Alexander Karpekov

PhD Student in Computer Science. Data Scientist.

Political Science and Economics student turned Big Tech guy turned Computer Science grad student. After spending almost ten years as a Data Scientist in the industry (seven years at Google, and three years at a startup), I decided to go back to school to pursue a PhD in Computer Science with a focus on AI and Machine Learning.

I have a particular interest in the field of Explainable Artificial Intelligence, and the intersection of AI and social sciences. I am also always looking to explore how to use data visualizations for storytelling.

I am always open to new opportunities to collaborate on projects at the intersection of AI and other fields, so feel free to reach out!

Education

Present

PhD in Computer Science

Current research areas focus on Interactive Computing, Explainable AI, and Ubiquitous Computing.
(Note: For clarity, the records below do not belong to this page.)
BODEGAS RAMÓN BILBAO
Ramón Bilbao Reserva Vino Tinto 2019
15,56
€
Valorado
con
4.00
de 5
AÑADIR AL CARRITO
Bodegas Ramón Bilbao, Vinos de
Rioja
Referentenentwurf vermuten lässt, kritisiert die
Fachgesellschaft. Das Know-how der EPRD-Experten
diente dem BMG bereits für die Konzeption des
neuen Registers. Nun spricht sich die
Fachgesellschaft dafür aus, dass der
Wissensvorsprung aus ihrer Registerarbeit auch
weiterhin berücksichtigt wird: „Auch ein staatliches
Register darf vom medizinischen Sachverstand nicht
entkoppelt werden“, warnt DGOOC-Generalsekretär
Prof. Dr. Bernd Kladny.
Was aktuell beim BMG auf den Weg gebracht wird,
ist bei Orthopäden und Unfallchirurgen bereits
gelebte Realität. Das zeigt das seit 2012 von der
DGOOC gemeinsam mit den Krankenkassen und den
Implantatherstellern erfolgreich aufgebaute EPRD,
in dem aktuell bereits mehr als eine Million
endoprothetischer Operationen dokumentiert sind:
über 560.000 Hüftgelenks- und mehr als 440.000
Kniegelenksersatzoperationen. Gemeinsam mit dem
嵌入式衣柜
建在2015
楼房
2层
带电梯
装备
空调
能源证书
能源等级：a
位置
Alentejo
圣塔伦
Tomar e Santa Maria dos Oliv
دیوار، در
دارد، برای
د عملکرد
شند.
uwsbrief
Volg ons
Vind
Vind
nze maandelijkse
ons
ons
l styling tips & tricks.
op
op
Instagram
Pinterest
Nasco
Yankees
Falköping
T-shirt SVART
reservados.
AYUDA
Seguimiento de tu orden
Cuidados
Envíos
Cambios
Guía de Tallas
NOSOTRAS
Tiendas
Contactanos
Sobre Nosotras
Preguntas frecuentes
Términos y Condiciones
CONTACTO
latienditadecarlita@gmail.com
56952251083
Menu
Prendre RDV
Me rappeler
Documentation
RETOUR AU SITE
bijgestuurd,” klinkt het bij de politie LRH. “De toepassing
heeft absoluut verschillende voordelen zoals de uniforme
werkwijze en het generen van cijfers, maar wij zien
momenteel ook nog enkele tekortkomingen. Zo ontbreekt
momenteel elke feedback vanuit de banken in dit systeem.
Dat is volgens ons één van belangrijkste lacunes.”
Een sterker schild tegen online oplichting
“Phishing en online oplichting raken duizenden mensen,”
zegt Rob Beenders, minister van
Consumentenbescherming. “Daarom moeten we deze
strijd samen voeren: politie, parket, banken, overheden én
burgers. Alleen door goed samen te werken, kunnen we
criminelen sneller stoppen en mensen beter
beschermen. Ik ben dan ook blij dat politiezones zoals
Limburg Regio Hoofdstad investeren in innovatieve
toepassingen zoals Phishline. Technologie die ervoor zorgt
Advisors: Sonia Chernova and Thomas Plötz .

2024

MSc in Computer Science | GPA: 3.9/4.0

Completed 2nd Master’s Degree remotely while working full time at Google. Focused on Machine Learning and Artificial Intelligence.

2015

MA in Economics | GPA: 3.8/4.0

Worked as a Teaching Assistant for 3 graduate-level classes in Statistics and Econometrics, leading sessions for 120+ students. Received the best TA award. Regional focus was on China. Studied Mandarin Chinese.

2013

MGIMO University

Moscow, Russia

BA in Political Science | GPA: 92/100

Studied Comparative Politics. Languages: English, French. Thesis on History of Migration in the United Kingdom.

Industry Experience

2017 - 2024

Google

Dublin, Ireland & San Francisco, CA

Senior Data Scientist (L5)

Worked as a Data Scientist in Google Search and YouTube Music, with the main focus on statistical data analysis and A/B experiment design and evaluation to improve search quality and music recommendations. Was promoted twice to L5. Presented my work and findings at regular director, VP, and executive level meetings, including YouTube CEO Susan Wojcicki. A few notable projects:

  • Developed a pathfinding algorithm in song embedding space, improving music recommendations that led to 3% boost in user engagement and music discovery rates. This work was presented at Google-level Data Science Conference in 2023.
  • Implemented a new methodology to cluster YouTube multi-billion music corpus using text, sound, search, and co-watch embeddings, which led to a 30% reduction in harmful watchtime and a 0.5% increase in music revenue ($100s millions).
  • Created a new counterfactual causal impact methodology to evaluate the impact of the new feature launch on user engagement and conversion that helped establish no statistically significant long-term effects on key business metrics. The analysis was instrumental to halt the global rollout at Engineering and Product VP-level.
2015 - 2017

Dataminr

London, UK & New York, NY

Data Analyst

Worked as a Data Analyst in the Data Science team, focusing on Twitter data analysis and news discovery algorithms.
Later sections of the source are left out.